My simple needs are met with a relatively simple configuration. To execute that, I have a pretty simple set of commands:

docker cp ~/gits/jrmcc/deploy/nomad.hcl nomad:/tmp/nomad.hcl
docker exec -ti nomad nomad run -address=http://192.168.1.51:4646 /tmp/nomad.hcl

Basically, I copy the job file into the running container and then use that same container to push the config to the run command of the nomad instance. A few moments later my container with the blog is up and running.

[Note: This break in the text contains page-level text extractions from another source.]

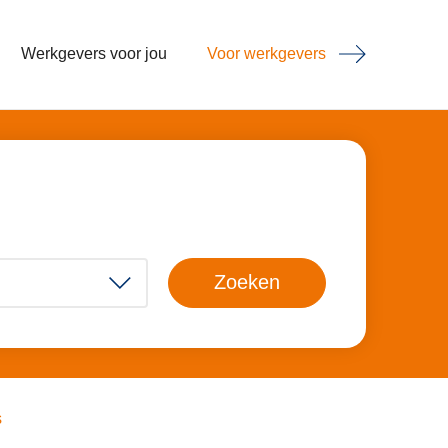
Werkgevers voor jou
Voor werkgevers
Zoeken
s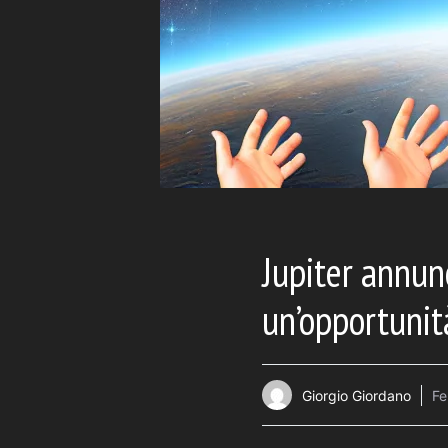
Jupiter annun
un’opportunità
Giorgio Giordano
Fe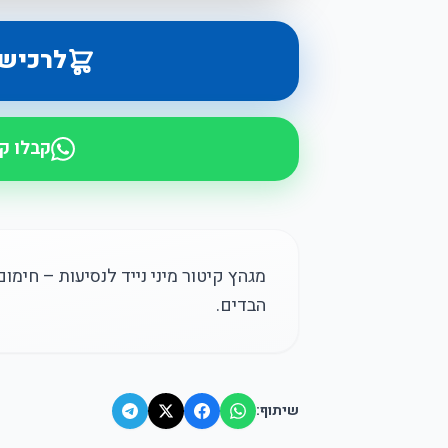
לרכיש
קבלו ק
מגהץ קיטור מיני נייד לנסיעות – חימום 
הבדים.
שיתוף: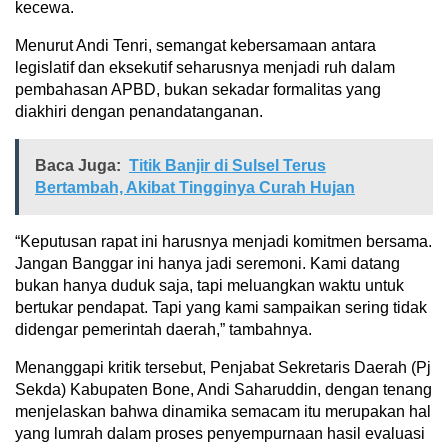
kecewa.
Menurut Andi Tenri, semangat kebersamaan antara
legislatif dan eksekutif seharusnya menjadi ruh dalam
pembahasan APBD, bukan sekadar formalitas yang
diakhiri dengan penandatanganan.
Baca Juga:
Titik Banjir di Sulsel Terus
Bertambah, Akibat Tingginya Curah Hujan
“Keputusan rapat ini harusnya menjadi komitmen bersama.
Jangan Banggar ini hanya jadi seremoni. Kami datang
bukan hanya duduk saja, tapi meluangkan waktu untuk
bertukar pendapat. Tapi yang kami sampaikan sering tidak
didengar pemerintah daerah,” tambahnya.
Menanggapi kritik tersebut, Penjabat Sekretaris Daerah (Pj
Sekda) Kabupaten Bone, Andi Saharuddin, dengan tenang
menjelaskan bahwa dinamika semacam itu merupakan hal
yang lumrah dalam proses penyempurnaan hasil evaluasi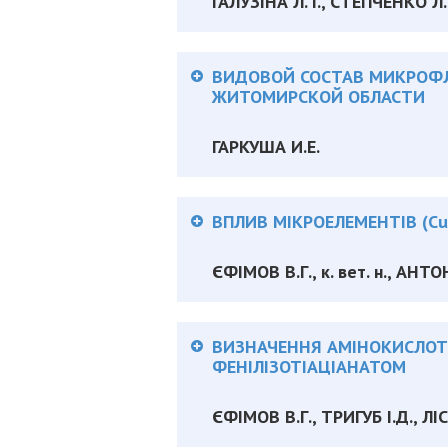
ГАЛУЗІНА Л. І., СТЕПЧЕНКО Л.
Анотація:
ВИДОВОЙ СОСТАВ МИКРОФЛО
ЖИТОМИРСКОЙ ОБЛАСТИ
ГАРКУША И.Е.
Анотація:
ВПЛИВ МІКРОЕЛЕМЕНТІВ (Cu
ЄФІМОВ В.Г., к. вет. н., АНТ
Анотація:
ВИЗНАЧЕННЯ АМІНОКИСЛОТ
ФЕНІЛІЗОТІАЦІАНАТОМ
ЄФІМОВ В.Г., ТРИГУБ І.Д., Л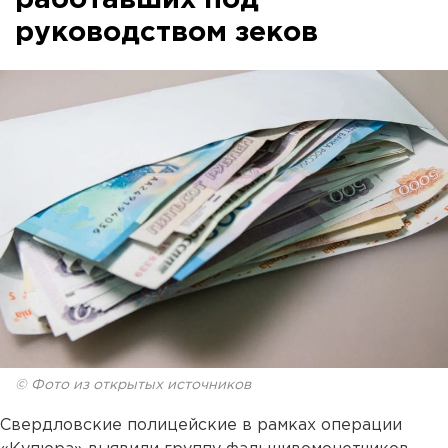
руководством зеков
© Фото из открытых источников
Свердловские полицейские в рамках операции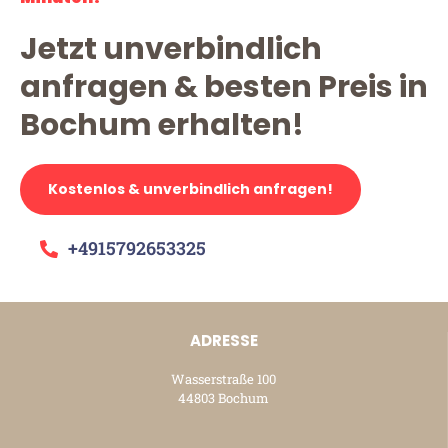
Jetzt unverbindlich
anfragen & besten Preis in
Bochum erhalten!
Kostenlos & unverbindlich anfragen!
+4915792653325
ADRESSE
Wasserstraße 100
44803 Bochum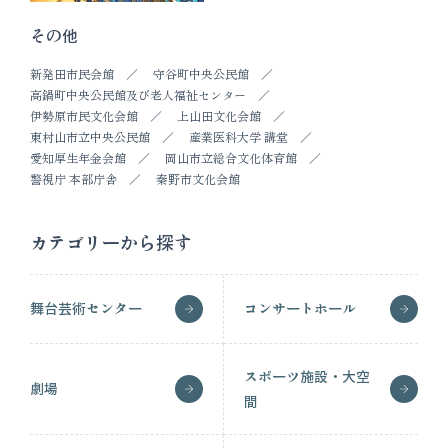
その他
新発田市民会館
守谷町中央公民館
高鍋町中央公民館及び老人福祉センター
伊勢原市民文化会館
上山田文化会館
東村山市立中央公民館
産業医科大学 講堂
愛知厚生年金会館
岡山市立総合文化体育館
警視庁 本部庁舎
秦野市文化会館
カテゴリーから探す
舞台芸術センター
コンサートホール
スポーツ施設・大空
劇場
間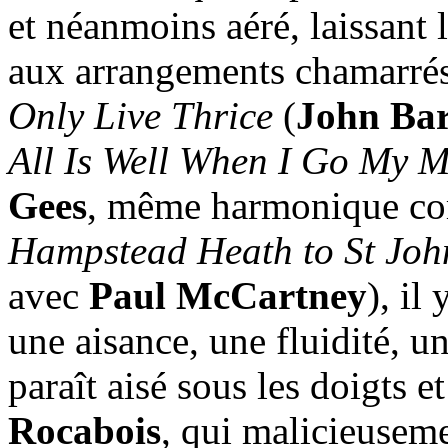
et néanmoins aéré, laissant 
aux arrangements chamarrés.
Only Live Thrice
(
John Ba
All Is Well When I Go My 
Gees
, même harmonique co
Hampstead Heath to St Joh
avec
Paul McCartney
), il
une aisance, une fluidité, u
paraît aisé sous les doigts e
Rocabois
, qui malicieuseme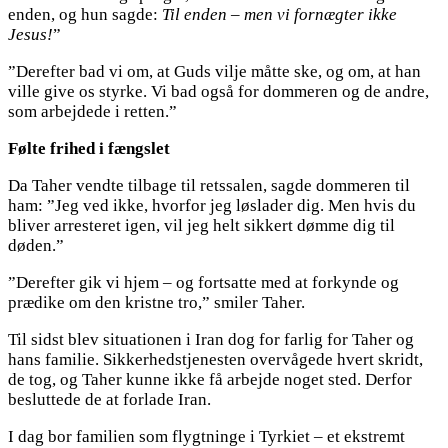
enden, og hun sagde:
Til enden – men vi fornægter ikke
Jesus!
”
”Derefter bad vi om, at Guds vilje måtte ske, og om, at han
ville give os styrke. Vi bad også for dommeren og de andre,
som arbejdede i retten.”
Følte frihed i fængslet
Da Taher vendte tilbage til retssalen, sagde dommeren til
ham: ”Jeg ved ikke, hvorfor jeg løslader dig. Men hvis du
bliver arresteret igen, vil jeg helt sikkert dømme dig til
døden.”
”Derefter gik vi hjem – og fortsatte med at forkynde og
prædike om den kristne tro,” smiler Taher.
Til sidst blev situationen i Iran dog for farlig for Taher og
hans familie. Sikkerhedstjenesten overvågede hvert skridt,
de tog, og Taher kunne ikke få arbejde noget sted. Derfor
besluttede de at forlade Iran.
I dag bor familien som flygtninge i Tyrkiet – et ekstremt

Right after that, consul in the container has kicked in, registered the service, and my in-house dns requests now resolve http://jrmcc.service.consul and my blog is up. A few moments after that, an nginx load balancer is reconfigured to point where this instance is running and the external traffic to my house see’s a new website. Ta da!

Nomad - Conclusion

I, personally, find Nomad to do everything I need in an orchestrator. More importantly, it does those things well, is super simple to configure, has great integration with other Hashicorp products (like consul), and has been stable.

Now that I have Nomad in place, I can rely on my mini-cluster to keep all my sites up in the face of catastrophic system failure.